Problem statement |
I need each line of the entries below that includes the string "would".

Dataset |
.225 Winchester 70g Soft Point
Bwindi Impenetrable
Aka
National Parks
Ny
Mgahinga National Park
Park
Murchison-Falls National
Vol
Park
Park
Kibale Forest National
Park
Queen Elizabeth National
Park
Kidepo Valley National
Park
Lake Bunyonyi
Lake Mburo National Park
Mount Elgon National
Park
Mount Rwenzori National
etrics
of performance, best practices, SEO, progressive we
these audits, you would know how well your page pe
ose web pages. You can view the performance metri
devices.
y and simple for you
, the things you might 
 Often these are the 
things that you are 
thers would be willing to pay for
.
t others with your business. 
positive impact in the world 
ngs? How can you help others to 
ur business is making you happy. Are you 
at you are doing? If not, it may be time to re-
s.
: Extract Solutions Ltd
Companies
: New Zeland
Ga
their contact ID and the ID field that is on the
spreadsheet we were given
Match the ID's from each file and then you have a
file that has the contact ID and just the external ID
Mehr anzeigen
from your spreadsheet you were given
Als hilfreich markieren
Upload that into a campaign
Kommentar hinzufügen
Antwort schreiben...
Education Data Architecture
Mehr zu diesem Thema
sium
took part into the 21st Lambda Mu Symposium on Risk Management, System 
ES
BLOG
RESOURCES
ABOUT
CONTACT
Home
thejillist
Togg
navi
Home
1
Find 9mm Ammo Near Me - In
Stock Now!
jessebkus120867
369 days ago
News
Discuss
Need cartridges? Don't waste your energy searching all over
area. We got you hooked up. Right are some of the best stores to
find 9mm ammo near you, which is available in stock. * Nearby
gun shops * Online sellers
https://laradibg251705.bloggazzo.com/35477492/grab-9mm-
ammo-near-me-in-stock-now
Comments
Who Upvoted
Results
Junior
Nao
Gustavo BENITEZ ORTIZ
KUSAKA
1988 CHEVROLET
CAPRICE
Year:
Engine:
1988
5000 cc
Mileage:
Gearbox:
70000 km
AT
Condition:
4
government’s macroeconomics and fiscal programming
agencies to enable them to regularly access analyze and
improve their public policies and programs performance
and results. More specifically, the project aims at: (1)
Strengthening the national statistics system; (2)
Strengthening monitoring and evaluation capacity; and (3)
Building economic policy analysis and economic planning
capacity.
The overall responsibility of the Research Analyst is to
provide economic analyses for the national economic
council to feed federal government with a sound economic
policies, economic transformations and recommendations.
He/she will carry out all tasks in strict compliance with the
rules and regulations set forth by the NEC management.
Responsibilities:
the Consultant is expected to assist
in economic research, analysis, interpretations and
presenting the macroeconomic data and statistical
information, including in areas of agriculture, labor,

Finished task |
these audits, you would know how well your page pe
thers would be willing to pay for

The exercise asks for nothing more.